The Architecture Billings Index (ABI) decreased in February 2023, reports the American Institute of Architects (AIA). February’s reading of 48.0 is a slight drop from January’s score of 49.3, a softening that AIA officials state is a positive sign.

The ABI is a leading economic indicator that leads nonresidential construction activity by approximately 9-12 months. Any score below 50 indicates a decline in billings.

“While overall billings have declined every month since October 2022, the pace of the decline remains relatively modest and has not accelerated dramatically,” say AIA officials. “This could indicate a shorter slowdown at firms, rather than a more dramatic downturn and full-blown recession.”

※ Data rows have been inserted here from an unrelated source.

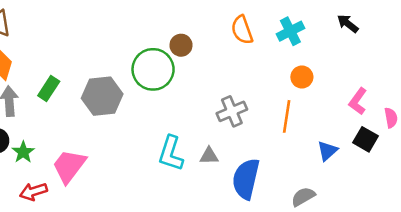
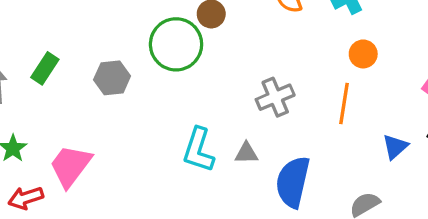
gray hexagon: (102, 96) -> (112, 78), size x0.7

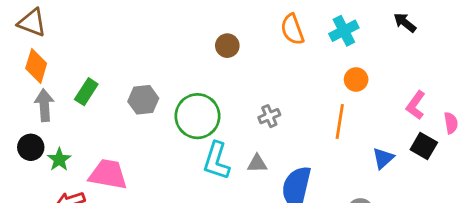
green circle: (176, 44) -> (197, 116), moved
gray cross: (275, 97) -> (269, 116), moved, size x0.7
pink trapezoid: (70, 166) -> (108, 174), turned 63

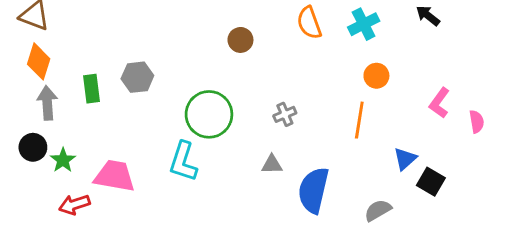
green rectangle: (86, 92) -> (92, 89), turned -40
gray hexagon: (143, 100) -> (137, 77), moved
black square: (424, 146) -> (431, 182), moved
cyan L-shape: (216, 161) -> (183, 162), moved

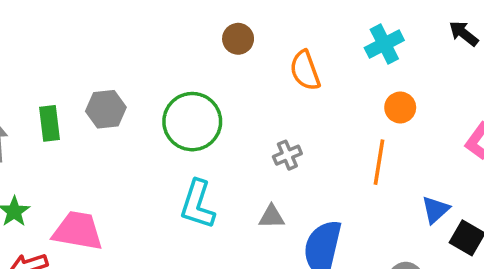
orange semicircle: (309, 23) -> (305, 70), moved
brown circle: (240, 40) -> (238, 39), moved
green circle: (209, 114) -> (192, 122), moved
cyan L-shape: (183, 162) -> (198, 204), moved

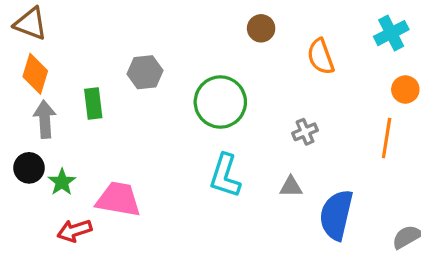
gray hexagon: (106, 109) -> (145, 72), moved

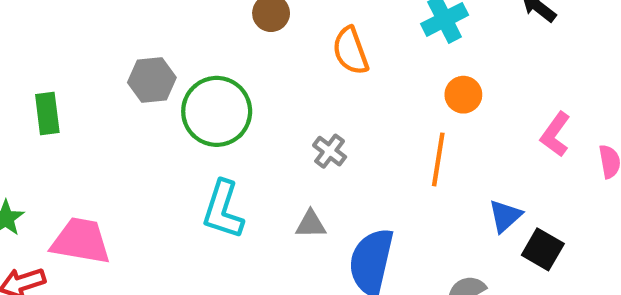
gray hexagon: (145, 72) -> (152, 80), moved
gray cross: (305, 132) -> (330, 151), turned -30

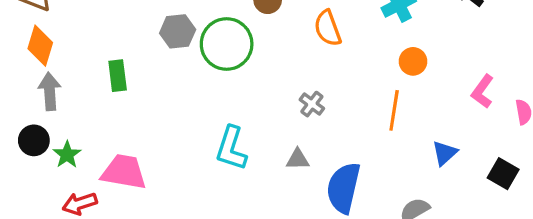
gray hexagon: (152, 80) -> (178, 31), moved
green circle: (217, 111) -> (227, 44), moved
green rectangle: (47, 113) -> (118, 76), moved
black square: (543, 249) -> (503, 174), moved

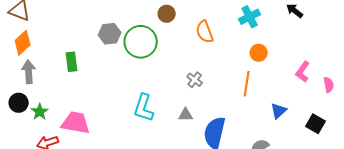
orange diamond: (40, 46) -> (23, 43), turned 30

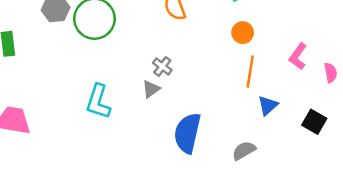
orange line: (247, 84) -> (250, 71), moved
gray triangle: (186, 115) -> (151, 89), moved, turned -35

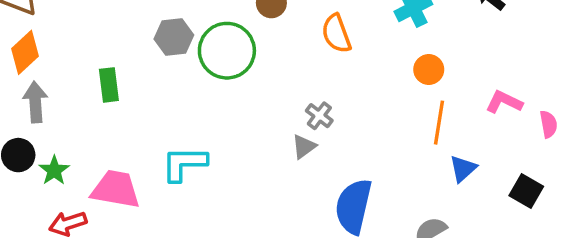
pink L-shape: (298, 56) -> (504, 102), turned 80
cyan L-shape: (98, 102) -> (184, 164), moved, turned 72

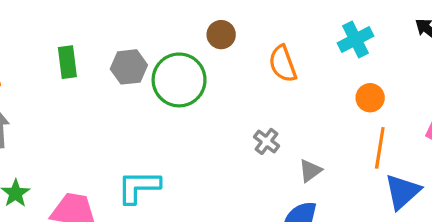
green rectangle: (109, 85) -> (67, 62), moved
gray triangle: (304, 146) -> (310, 171), moved
blue triangle: (463, 169) -> (402, 192), size x1.4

The decline in architecture firm billings was most acute in the South, which reported a reading of 47.3. The West was the only region to top the 50 mark, posting a score of 50.4, a decrease from January (51.3). The Midwest scored (48.8), a near three-point drop from January (51.6), while the Northeast scored 48.4, a decrease from January’s posting of 50.9.

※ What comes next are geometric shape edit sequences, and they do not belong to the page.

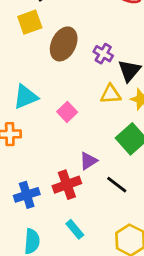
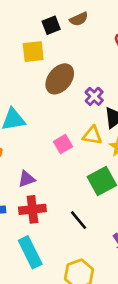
pink square: (67, 112) -> (63, 144), moved
purple triangle: (88, 161) -> (27, 179), moved
cyan rectangle: (75, 229) -> (30, 252), size x1.6

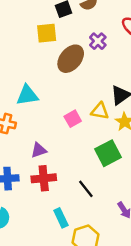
purple cross: (94, 96) -> (98, 41), moved
cyan rectangle: (30, 252) -> (61, 218), moved, size x0.7

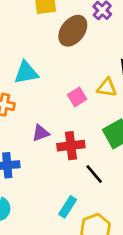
red cross: (44, 178) -> (71, 146), moved
cyan rectangle: (61, 218) -> (68, 207), turned 60

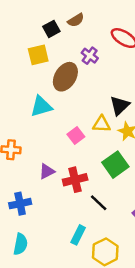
cyan triangle: (26, 73) -> (41, 106), moved

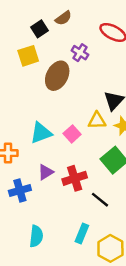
cyan triangle: (41, 106) -> (41, 133), moved
blue cross: (20, 204) -> (20, 190), moved
cyan semicircle: (20, 244) -> (36, 236), moved

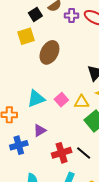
purple cross: (80, 53) -> (72, 16), moved, turned -32
yellow triangle: (97, 121) -> (82, 102), moved
red cross: (75, 178) -> (62, 153), moved

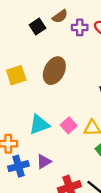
yellow square: (26, 36) -> (16, 75), moved
blue cross: (19, 145) -> (18, 166), moved

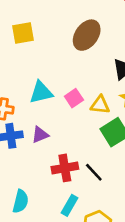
brown ellipse: (54, 71) -> (87, 35), moved

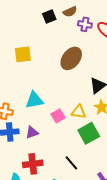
pink square: (74, 98) -> (58, 116), moved
red cross: (65, 168) -> (33, 164), moved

Business conditions also remained soft at firms of all specializations, according to data provided by AIA. The commercial/industry sector scored 45.8, the institutional sector scored 46.9, and the residential sector scored 46.2. The residential sector was the only specialization to improve in February.

“The combination of an unsettled economy and high-interest rates is causing investors and property owners to take a closer look at their plans for construction projects,” says AIA chief economist Kermit Baker. “While this produces delays for some projects under design, architecture firms report that prospects for future project work remain generally positive.”